An imaging department scan is still done, so there is no reduction in patient care while the surgeon is on the “learning curve”. With proper training and adequate patient numbers, this seems an excellent way for surgeons to improve pre-operative imaging and thus increase the number of successful MIPS procedures.

1. O’Connell RL, Afors K, Thomas MH. Re-explorative Parathyroid Surgery for Persistent and Recurrent Primary Hyperparathyroidism. WJOES. 2011; 3 (3): 107-111




Sebastian Aspinall

15 Feb 12

I agree with O'Connell's comments. Successful MIPS needs accurate pre-operative parathyroid localisation which is best achieved by an appropriately-trained, dedicated parathyroid sonographer - from either a radiological or surgical background.
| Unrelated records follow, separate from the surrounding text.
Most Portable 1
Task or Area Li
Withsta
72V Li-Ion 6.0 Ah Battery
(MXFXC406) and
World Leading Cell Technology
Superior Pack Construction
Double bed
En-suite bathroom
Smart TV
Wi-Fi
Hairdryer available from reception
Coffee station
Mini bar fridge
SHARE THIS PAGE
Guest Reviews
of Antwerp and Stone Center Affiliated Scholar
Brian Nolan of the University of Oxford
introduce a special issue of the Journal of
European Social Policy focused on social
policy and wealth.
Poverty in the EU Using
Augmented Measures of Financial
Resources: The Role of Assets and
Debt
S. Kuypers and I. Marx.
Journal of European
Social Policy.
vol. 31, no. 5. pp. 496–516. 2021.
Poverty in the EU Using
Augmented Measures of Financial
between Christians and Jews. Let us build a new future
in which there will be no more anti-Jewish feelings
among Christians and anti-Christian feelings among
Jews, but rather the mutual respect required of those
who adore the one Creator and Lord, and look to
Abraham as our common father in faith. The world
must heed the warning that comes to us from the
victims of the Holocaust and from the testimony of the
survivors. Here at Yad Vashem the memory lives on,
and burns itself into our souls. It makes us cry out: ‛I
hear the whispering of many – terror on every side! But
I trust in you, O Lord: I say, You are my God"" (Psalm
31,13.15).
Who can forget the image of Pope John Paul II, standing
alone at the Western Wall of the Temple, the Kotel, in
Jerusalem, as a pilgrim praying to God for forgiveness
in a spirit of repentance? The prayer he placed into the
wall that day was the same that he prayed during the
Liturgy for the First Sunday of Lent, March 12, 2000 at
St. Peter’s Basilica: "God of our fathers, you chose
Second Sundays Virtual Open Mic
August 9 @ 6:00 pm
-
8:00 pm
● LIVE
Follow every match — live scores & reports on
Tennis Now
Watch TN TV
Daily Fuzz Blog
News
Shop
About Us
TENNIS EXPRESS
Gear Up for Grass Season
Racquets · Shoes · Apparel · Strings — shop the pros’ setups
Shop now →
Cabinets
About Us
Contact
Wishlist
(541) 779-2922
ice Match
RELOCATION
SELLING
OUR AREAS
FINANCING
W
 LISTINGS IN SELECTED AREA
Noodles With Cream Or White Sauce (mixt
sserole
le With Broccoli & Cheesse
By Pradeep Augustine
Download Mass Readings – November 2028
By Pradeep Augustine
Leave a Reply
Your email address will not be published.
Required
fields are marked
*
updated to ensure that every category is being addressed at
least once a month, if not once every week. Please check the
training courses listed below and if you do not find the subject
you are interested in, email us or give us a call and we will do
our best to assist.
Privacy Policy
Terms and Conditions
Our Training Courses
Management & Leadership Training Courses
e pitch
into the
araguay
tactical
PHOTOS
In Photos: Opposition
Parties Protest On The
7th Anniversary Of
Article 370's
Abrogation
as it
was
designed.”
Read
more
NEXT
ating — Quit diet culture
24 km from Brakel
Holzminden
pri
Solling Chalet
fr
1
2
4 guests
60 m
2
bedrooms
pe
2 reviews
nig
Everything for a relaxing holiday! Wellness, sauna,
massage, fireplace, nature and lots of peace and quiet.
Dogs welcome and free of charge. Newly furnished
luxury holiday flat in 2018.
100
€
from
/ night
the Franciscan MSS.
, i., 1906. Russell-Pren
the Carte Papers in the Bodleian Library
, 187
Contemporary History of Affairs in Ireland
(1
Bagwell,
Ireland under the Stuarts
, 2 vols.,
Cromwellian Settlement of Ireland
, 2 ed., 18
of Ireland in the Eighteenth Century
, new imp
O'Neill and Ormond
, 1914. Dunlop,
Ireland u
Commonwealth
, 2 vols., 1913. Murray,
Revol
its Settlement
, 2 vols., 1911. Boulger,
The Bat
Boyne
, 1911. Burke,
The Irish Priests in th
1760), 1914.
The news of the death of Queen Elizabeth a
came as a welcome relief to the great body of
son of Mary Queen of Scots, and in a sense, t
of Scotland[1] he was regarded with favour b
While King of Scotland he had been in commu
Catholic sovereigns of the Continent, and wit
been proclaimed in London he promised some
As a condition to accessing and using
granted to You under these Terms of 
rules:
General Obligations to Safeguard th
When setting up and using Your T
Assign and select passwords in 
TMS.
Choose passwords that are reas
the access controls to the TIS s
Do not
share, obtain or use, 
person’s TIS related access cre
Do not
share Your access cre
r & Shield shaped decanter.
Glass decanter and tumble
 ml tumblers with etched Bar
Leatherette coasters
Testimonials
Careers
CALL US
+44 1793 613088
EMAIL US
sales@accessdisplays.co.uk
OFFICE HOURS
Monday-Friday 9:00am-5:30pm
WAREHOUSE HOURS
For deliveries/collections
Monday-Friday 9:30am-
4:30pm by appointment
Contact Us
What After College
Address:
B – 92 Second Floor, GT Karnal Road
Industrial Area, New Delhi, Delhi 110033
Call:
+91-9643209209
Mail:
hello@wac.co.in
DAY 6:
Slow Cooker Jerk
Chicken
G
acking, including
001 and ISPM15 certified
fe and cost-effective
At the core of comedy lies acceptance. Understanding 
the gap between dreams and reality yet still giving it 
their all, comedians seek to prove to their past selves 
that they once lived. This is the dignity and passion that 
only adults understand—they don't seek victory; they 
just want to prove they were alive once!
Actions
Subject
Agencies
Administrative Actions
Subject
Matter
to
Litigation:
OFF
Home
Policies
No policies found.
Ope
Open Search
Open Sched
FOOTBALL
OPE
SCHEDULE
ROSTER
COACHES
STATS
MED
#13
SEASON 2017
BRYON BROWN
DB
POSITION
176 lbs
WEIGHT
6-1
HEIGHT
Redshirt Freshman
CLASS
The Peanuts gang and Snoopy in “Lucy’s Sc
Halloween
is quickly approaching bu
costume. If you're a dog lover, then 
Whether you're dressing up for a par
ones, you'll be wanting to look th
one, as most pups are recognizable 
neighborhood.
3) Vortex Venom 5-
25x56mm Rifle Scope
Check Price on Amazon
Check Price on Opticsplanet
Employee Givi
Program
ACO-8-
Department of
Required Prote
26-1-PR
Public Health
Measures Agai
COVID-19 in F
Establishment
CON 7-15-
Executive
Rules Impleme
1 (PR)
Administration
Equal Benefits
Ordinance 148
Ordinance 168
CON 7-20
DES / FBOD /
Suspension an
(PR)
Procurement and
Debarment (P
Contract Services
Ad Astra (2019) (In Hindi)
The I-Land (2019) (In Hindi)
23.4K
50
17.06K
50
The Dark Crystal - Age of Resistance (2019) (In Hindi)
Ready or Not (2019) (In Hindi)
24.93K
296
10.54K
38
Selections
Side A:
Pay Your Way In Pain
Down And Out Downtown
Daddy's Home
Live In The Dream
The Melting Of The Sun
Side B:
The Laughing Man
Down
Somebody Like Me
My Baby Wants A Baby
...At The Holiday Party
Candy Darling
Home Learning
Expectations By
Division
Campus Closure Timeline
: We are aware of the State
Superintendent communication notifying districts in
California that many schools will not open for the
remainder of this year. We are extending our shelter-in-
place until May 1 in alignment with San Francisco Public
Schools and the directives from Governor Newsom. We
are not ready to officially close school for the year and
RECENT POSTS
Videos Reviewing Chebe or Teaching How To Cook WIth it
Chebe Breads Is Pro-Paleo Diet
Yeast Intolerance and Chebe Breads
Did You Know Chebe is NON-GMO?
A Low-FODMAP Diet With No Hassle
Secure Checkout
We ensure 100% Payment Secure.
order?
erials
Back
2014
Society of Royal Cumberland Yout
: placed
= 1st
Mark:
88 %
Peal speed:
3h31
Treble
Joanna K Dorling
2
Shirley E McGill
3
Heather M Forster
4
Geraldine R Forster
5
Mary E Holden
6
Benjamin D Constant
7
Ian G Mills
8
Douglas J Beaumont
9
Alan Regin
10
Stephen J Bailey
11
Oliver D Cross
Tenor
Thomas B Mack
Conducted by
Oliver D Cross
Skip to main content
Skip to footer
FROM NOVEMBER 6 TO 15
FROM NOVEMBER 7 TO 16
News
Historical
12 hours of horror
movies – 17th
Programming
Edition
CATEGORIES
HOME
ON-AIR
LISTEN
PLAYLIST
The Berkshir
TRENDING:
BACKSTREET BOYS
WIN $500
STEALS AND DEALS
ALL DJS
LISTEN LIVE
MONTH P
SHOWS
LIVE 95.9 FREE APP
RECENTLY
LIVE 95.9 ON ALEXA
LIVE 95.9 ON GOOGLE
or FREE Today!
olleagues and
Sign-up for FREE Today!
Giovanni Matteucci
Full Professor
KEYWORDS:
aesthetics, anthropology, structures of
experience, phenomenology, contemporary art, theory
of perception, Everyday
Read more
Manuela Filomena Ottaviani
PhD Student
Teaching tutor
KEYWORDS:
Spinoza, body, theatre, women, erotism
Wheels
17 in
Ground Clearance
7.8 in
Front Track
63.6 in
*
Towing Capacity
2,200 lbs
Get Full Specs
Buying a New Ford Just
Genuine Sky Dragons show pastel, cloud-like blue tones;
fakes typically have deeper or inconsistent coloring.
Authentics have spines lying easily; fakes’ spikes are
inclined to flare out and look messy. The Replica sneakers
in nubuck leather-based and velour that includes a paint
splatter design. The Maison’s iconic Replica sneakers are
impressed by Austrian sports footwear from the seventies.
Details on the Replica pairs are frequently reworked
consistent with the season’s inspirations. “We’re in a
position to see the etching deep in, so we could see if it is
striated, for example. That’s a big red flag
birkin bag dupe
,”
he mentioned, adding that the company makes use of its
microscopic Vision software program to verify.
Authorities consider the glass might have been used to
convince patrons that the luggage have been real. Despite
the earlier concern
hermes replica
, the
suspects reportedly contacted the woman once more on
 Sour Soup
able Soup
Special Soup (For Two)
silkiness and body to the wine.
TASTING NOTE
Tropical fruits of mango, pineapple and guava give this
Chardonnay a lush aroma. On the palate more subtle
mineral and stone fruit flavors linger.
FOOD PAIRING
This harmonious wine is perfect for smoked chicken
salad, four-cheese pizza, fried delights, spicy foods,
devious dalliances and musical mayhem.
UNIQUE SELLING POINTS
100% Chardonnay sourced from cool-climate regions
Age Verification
Surgeon-based ultrasonography has the advantage of immediate feedback from the operative findings that are not available to the radiologist. The surgeon uses ultrasonography as a tool to identify a surgical target and so neck ultrasound in the radiology department is still needed not only for parathyroid localisation but also to comment on any co-existing neck (particularly thyroid) pathology. How to go about training surgeons in neck ultrasonography will be the next priority, if surgeon-based ultrasonography is accepted as a useful adjunct to parathyroid surgery in the UK.